I'll be honest, it's primarily just the raw, I tend to go through slacker phases with the bugs, over the last several months the insects have ended up being more of a treat than the staple they used to be.
But i'm getting back into them the last couple of weeks. No reason, i prefer to feed them, i just got a little distracted and lazy i guess. She hadnt been into catching her crickets any more so i stopped with them, i'm planning on reintroducing my old habit of freezing them before feeding. She loves her mealworms, i just kept forgetting batches of them out of the fridge and had a lot die on me so i kind of stopped it for a while. But i'll be continuing with those regularly. She's had thr occasional hornworm the last few months as i've had lots of those around for my chameleon, so if i ended up with small ones she'd get them. Last week she had a couple butterworms (we haven't had those in quite some time as my store stopped carrying them. I have found another couple of sources and will be getting some more regularly for my chameleon, so she'll be getting those too soon. 
And the last thing I'll mention as it's a new development - last week she tried a pinky mouse and 2 rat pups for the first time (happened to end up with them on hand, deceased, intended for another critter) - and she instantly went posititvely bananas over them. I was surprised. And a little appalled, as she ate them under her blankies, and there were a few "bits" left stuck to the fleece. Lol.
As much as I respect the concept of a whole food diet for complete health and teeth cleaning purposes, it won't be something I offer regularly (I keep gerbils too, so it is very sad for me to view little rodent babies as food) , but maybe since she liked it so much, it could be a birthday or thank giving treat as a special occasion thing.
I only mentioned it for those who have in the past expressed concerns about their ability to chew chunks of raw meat or handle pieces of bone. Judging by her ability to down those two rat pups, I think we underestimate the capabilities of those pointy little mouths.  
I really don't have any new news to report, just updating the timeline to 1.5 years on the raw diet and still going strong with great success. 
If anyone else has started a raw diet with theirs in the last year, please share your results and diet plans with me.


----------



## Lilysmommy (Jan 7, 2009)

Yay, thanks for the update!  I'm so glad to hear that Astrid's still doing great on the raw bites. There's been at least one or two other people that have started using those or at least offered them to their hedgies & gotten great reactions to them.
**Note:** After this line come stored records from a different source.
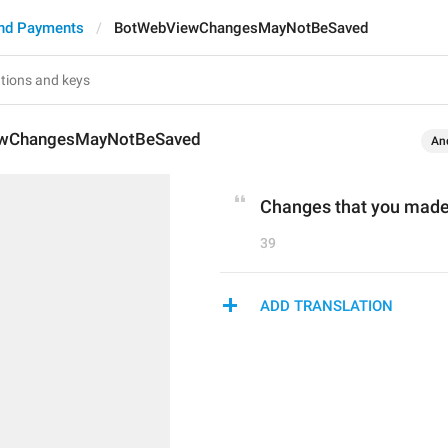
nd Payments
BotWebViewChangesMayNotBeSaved
wChangesMayNotBeSaved
An
Changes that you made
39
ADD TRANSLATION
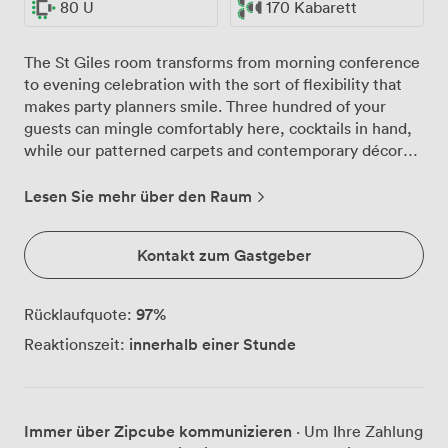
80 U
170 Kabarett
The St Giles room transforms from morning conference
to evening celebration with the sort of flexibility that
makes party planners smile. Three hundred of your
guests can mingle comfortably here, cocktails in hand,
while our patterned carpets and contemporary décor
create the perfect backdrop for your photographs.
We've watched countless celebrations unfold in this
Lesen Sie mehr über den Raum
space, from milestone birthdays where the dance floor
stays packed until midnight, to corporate parties that
Kontakt zum Gastgeber
start formal and end with everyone singing along to the
DJ. The multiple screens that display your
presentations by day become part of your
97
%
Rücklaufquote:
entertainment setup by night, whether you're running a
innerhalb einer Stunde
Reaktionszeit:
photo montage or coordinating with your band's
lighting. Our kitchen team knows how to keep a party
flowing. Canapés appear just when conversations need
refreshing, substantial buffets satisfy late-night
Immer über Zipcube kommunizieren
· Um Ihre Zahlung
appetites, and with our license running until 1am, the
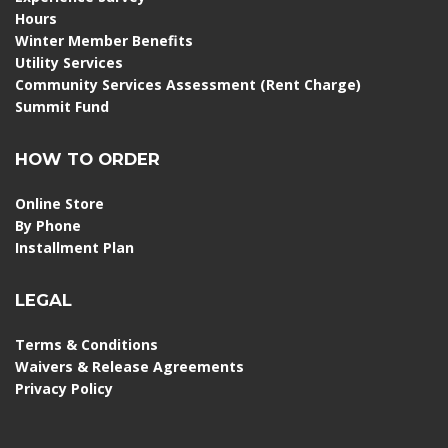
Hours
Winter Member Benefits
Utility Services
Community Services Assessment (Rent Charge)
Summit Fund
HOW TO ORDER
Online Store
By Phone
Installment Plan
LEGAL
Terms & Conditions
Waivers & Release Agreements
Privacy Policy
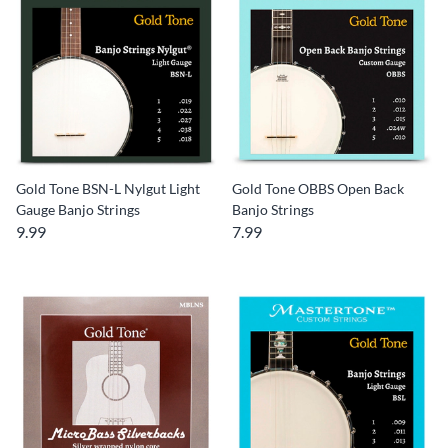
Gold Tone BSN-L Nylgut Light
Gold Tone OBBS Open Back
Gauge Banjo Strings
Banjo Strings
9.99
7.99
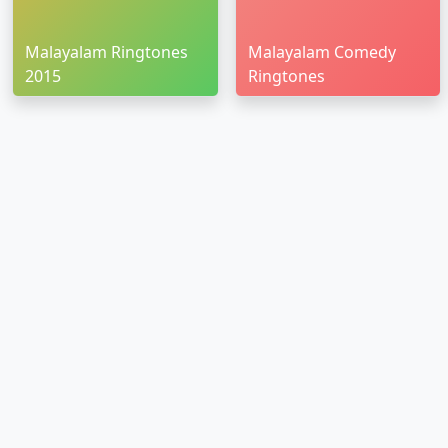
Malayalam Ringtones
Malayalam Comedy
2015
Ringtones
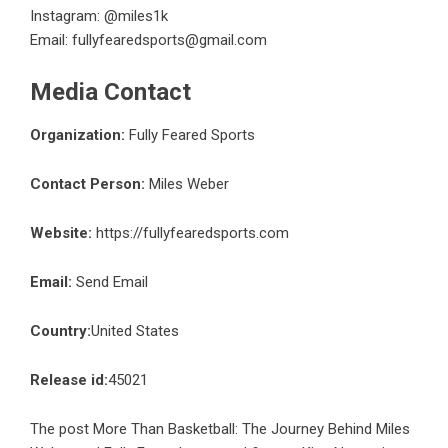
Instagram: @miles1k
Email:
fullyfearedsports@gmail.com
Media Contact
Organization:
Fully Feared Sports
Contact Person:
Miles Weber
Website:
https://fullyfearedsports.com
Email:
Send Email
Country:
United States
Release id:
45021
The post
More Than Basketball: The Journey Behind Miles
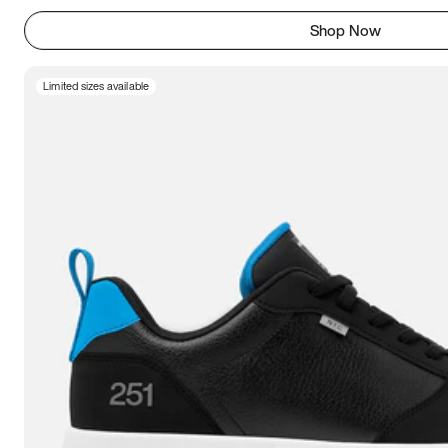
Shop Now
Limited sizes available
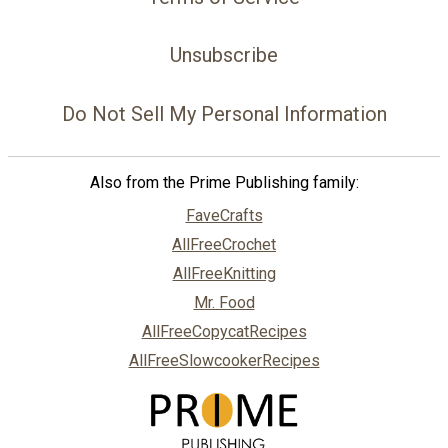
Unsubscribe
Do Not Sell My Personal Information
Also from the Prime Publishing family:
FaveCrafts
AllFreeCrochet
AllFreeKnitting
Mr. Food
AllFreeCopycatRecipes
AllFreeSlowcookerRecipes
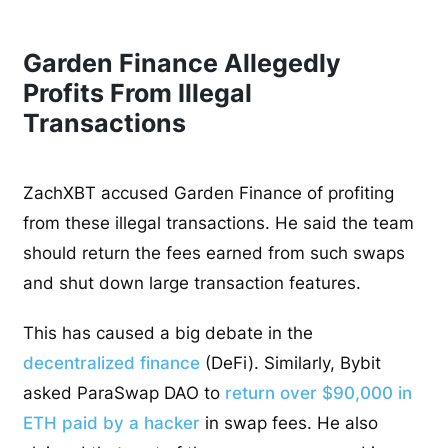
Garden Finance Allegedly
Profits From Illegal
Transactions
ZachXBT accused Garden Finance of profiting
from these illegal transactions. He said the team
should return the fees earned from such swaps
and shut down large transaction features.
This has caused a big debate in the
decentralized finance
(DeFi). Similarly, Bybit
asked ParaSwap DAO to
return over $90,000 in
ETH paid by a hacker
in swap fees. He also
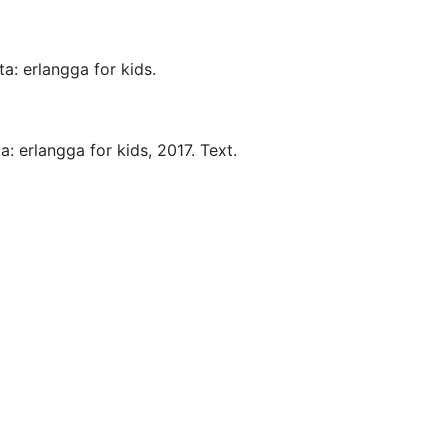
ta:
erlangga for kids.
a:
erlangga for kids,
2017.
Text.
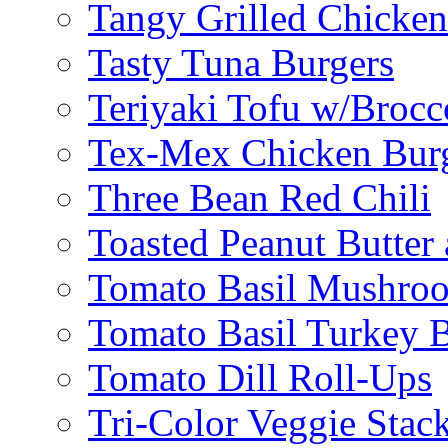
Tangy Grilled Chicke
Tasty Tuna Burgers
Teriyaki Tofu w/Brocc
Tex-Mex Chicken Bur
Three Bean Red Chili
Toasted Peanut Butter 
Tomato Basil Mushroo
Tomato Basil Turkey 
Tomato Dill Roll-Ups
Tri-Color Veggie Stac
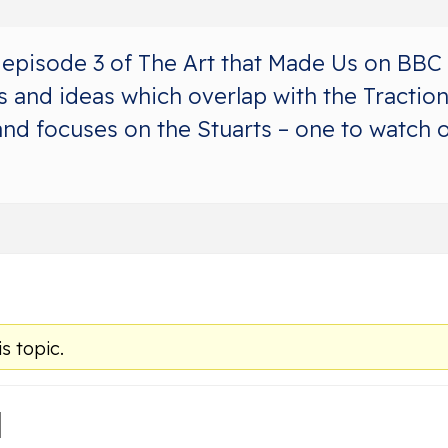
episode 3 of The Art that Made Us on BBC 
 and ideas which overlap with the Traction 
nd focuses on the Stuarts – one to watch ou
s topic.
Not sure if you'll have already seen this, but I've been keeping an updated sticky that includes links to threads people have going about their raw/home-made diets - http://www.hedgehogcentral.com/forums/12-diet-nutrition/23066-raw-home-cooked-diets.html The three after yours are all from the past year.  I added this to the sticky as well, I hope you don't mind!


----------



## Amlinals (Jul 26, 2012)

Yes I noticed that this morning, was happy to see the topic so centrally featured, and it was a handy way to find my old threads, Thank you.


----------